Invest in nobody’s future

Paul Graham is a guru of tech investment nowadays, but several years back he was mostly known as the geek who gets it all—money, fame, good-looking, and wisdom. On his recent (a few years back) post, he talks about how we lose money.

So I started to pay attention to how fortunes are lost. If you’d asked me as a kid how rich people became poor, I’d have said by spending all their money. That’s how it happens in books and movies, because that’s the colorful way to do it. But in fact the way most fortunes are lost is not through excessive expenditure, but through bad investments.

In most people’s minds, spending money on luxuries sets off alarms that making investments doesn’t. Luxuries seem self-indulgent. And unless you got the money by inheriting it or winning a lottery, you’ve already been thoroughly trained that self-indulgence leads to trouble. Investing bypasses those alarms. You’re not spending the money; you’re just moving it from one asset to another. Which is why people trying to sell you expensive things say “it’s an investment.”

I think of the housing bubbles which I experienced in Japan 20 years ago, and which I am about to experience now in China/Taiwan. Millions of people lost their most important properties of their life, their life achievements, and their futures. I witnessed the society slowly removing rainbow-colored ornamentals from everywhere and replacing them with protection shields and warnings: The Great Gatsby effect.

The Japanese people still look back on the economic collapse with a pointed finger.
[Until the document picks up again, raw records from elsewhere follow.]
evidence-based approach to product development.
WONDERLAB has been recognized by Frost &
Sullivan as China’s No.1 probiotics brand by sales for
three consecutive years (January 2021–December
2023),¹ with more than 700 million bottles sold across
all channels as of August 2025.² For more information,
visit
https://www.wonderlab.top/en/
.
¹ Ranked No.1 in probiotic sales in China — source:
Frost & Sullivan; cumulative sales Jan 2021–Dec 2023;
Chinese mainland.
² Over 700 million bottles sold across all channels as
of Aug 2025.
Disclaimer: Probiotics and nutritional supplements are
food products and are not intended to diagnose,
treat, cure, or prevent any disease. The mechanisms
Someone must be the ultimate culprit, yet they haven’t been able to find one. So they have learned not to talk about it loudly, because I guess they are afraid to discover that one truth: they brought it onto themselves.
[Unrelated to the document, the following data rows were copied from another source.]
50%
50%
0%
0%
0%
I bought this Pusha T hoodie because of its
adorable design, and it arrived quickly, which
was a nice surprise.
Nobody wants to economically punish himself or herself. Why is it our fault that the future has gone away?

The other day I visited a friend’s apartment for an errand. It was a typical Taiwanese high-rise modern real estate, complete with a 24-hour guard, postal service, built-in security, modern design, and easy access to public transportation. Perfect, so far.
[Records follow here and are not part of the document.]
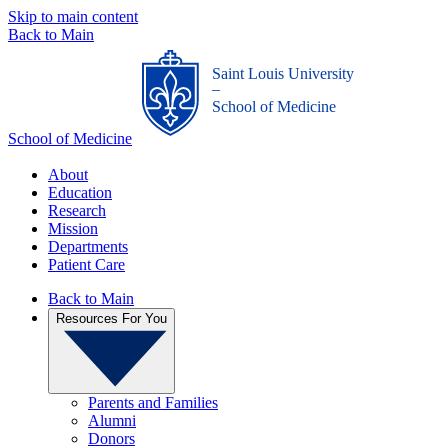
Skip to main content
Back to Main
Saint Louis University
_
School of Medicine
School of Medicine
About
Education
Research
Mission
Departments
Patient Care
Back to Main
Resources For You
Parents and Families
Alumni
Donors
Another person was living in the apartment, so apparently my friend bought the property for investment. I stepped in, and saw that the room was about 6 by 6 meters, or a size of a public bathroom. There were a unit bathroom, a bed, and a space to…stand. There wasn’t even a space to stretch your body for some yoga. A business hotel might carry larger rooms. You could live in the room, but you wouldn’t want to.

As far as I know, many new apartments in Taiwan have the same structure: solitary cells inside a gorgeous enclosure. They are all “houses” for people to live in. But they are all built and sold as “investments” for people who want someone else to live in. They make sure the “conditions” are met. Air-conditioning? Check. Security? Check. Convenience? Check…

And to keep the “investment” affordable, they cut up the space into office cubes. Wait, with a bathroom and bed, it is even more efficient than an office cube: 24-hour working shift is now a reality!

Places nobody wants to live are created in order to “maximize” people’s investment. If this trend continues, in a decade or so there will be hundreds of unoccupied housing blocks and mourning people who lost all their savings, because the market has already began saturating as of now. And there aren’t kids to occupy new rooms anymore. A bubble pops, and the rest is (brutal) history.

People make investments in order to grow their asset, and that very action triggers a huge backlash in the end, which wipes off the asset they needed to protect. The sad truth is, they don’t even want the asset—in this case, a work-life blending cube—for themselves.

I see similar Optimization-Choking-Each-Other-Off effect elsewhere. For example, companies hire fewer full-time employee to optimize expense, resulting in even less income because they also wiped off potential customers.

Everybody operates under the assumption that everybody else thinks and acts differently. I don’t want to live in this apartment, but someone else would. We aren’t going to pay enough for our employees but someone else would. Everybody is trying to optimize his future through investment or reduction on somebody else’s life.

Well, that’s a gloomy view. But I cannot help thinking: who is getting happy in this picture? Isn’t it better to “consume,” instead of “invest,” and enjoy a romantic dinner, gorgeous trip, a bigger room, or an undisturbed month-long rest? At least that makes someone—you—happy.